Sin embargo, seguramente más de uno de nuestros lectores -esos que creen que las hipotecas variables son una mejor opción- pensará que si tienes una hipoteca de tipo fijo, pese a todas las anteriores ventajas, te puedes olvidar de la fiesta que se hace cada vez que toca revisión y baja el euríbor. Está claro que tienen su parte de razón. Sin embargo, para poder disfrutar de esta “fiesta” hay que correr el riesgo de aceptar justo lo contrario: que el euríbor suba. Eso es lo que pocas veces nos cuentan. Y lo que hizo que muchas personas que se hipotecaron con el boom inmobiliario se vieran realmente hasta arriba cuando los tipos de interés se disparaban. Ahora bien, es tu decisión elegir entre la fiesta y el desconsuelo, o la seguridad de que no haya nada que celebrar, pero tampoco que lamentar.
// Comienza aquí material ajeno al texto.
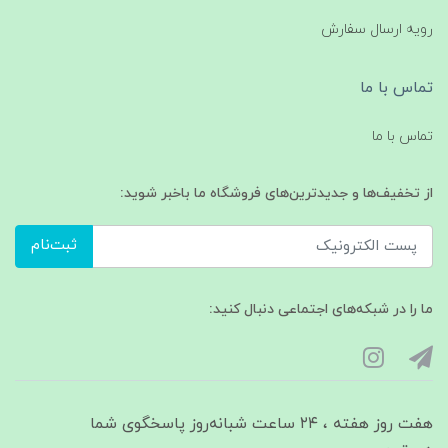
رویه ارسال سفارش
تماس با ما
تماس با ما
از تخفیف‌ها و جدیدترین‌های فروشگاه ما باخبر شوید:
ثبت‌نام
ما را در شبکه‌های اجتماعی دنبال کنید:
هفت روز هفته ، ۲۴ ساعت شبانه‌روز پاسخگوی شما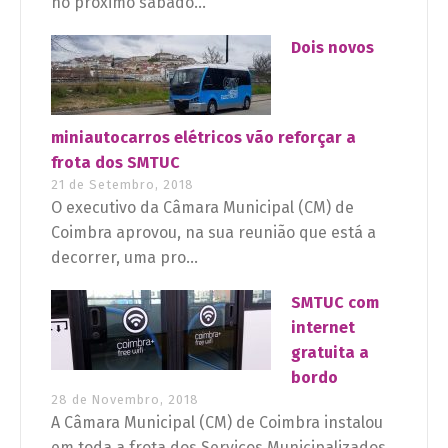
no próximo sábado...
Dois novos
miniautocarros elétricos vão reforçar a
frota dos SMTUC
21 de Setembro, 2018
O executivo da Câmara Municipal (CM) de
Coimbra aprovou, na sua reunião que está a
decorrer, uma pro...
SMTUC com
internet
gratuita a
bordo
28 de Novembro, 2018
A Câmara Municipal (CM) de Coimbra instalou
em toda a frota dos Serviços Municipalizados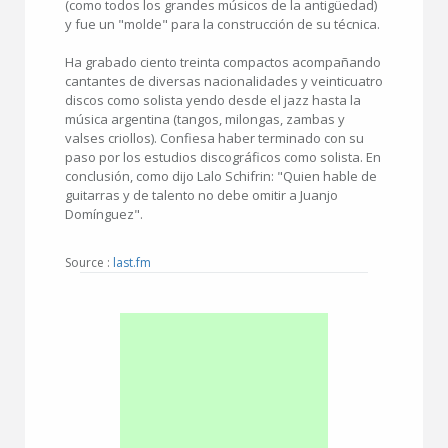
(como todos los grandes músicos de la antigüedad)
y fue un "molde" para la construcción de su técnica.
Ha grabado ciento treinta compactos acompañando
cantantes de diversas nacionalidades y veinticuatro
discos como solista yendo desde el jazz hasta la
música argentina (tangos, milongas, zambas y
valses criollos). Confiesa haber terminado con su
paso por los estudios discográficos como solista. En
conclusión, como dijo Lalo Schifrin: "Quien hable de
guitarras y de talento no debe omitir a Juanjo
Domínguez".
Source :
last.fm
Los tipos de interés: esos tipos duros

Con la actual situación financiera de Europa, en la que el Banco Central Europeo parece dispuesto a mantener el coste cero del dinero, muchos usuarios han perdido la noción de su coste real. De hecho, vivimos en un tiempo en el que decir euríbor más x%, significa decir 0+x%. El problema vendrá cuando esos tipos de interés suban. La hipoteca no es un producto que se contrata a corto plazo, sino todo lo contrario. Por eso hay que prestar mucha atención al recorrido que tendrá durante toda nuestra vida. Y si bien parece que ahora es mucho más rentable adquirir una con interés variable, lo más probable es que el interés del dinero suba mucho antes de que se termine de pagar el préstamo. Eso significa que las cuotas subirán. Y que para ese entonces, puede que te arrepientas de haber firmado un préstamo con una condición que no depende en absoluto de ti ni de tu banco. Depende directamente de los mercado y de lo que diga el BCE.

Aunque el interés del dinero va ligado al incremento en el nivel de vida en muchos casos, eso no se aplica literalmente a tu situación familiar. Firmar una hipoteca variable -sobre todo cuando la oferta del tipo fijo está disponible en prácticamente todas las entidades- es un riesgo que puede pillarte desprevenido. Quizás cuando toque revisar, la cuota suba y tu situación sea peor de lo que lo es hoy en día. Por eso, precaución con este producto. Bajo mi punto de vista, mejor ir a lo seguro. Por salud financiera. Por salud mental.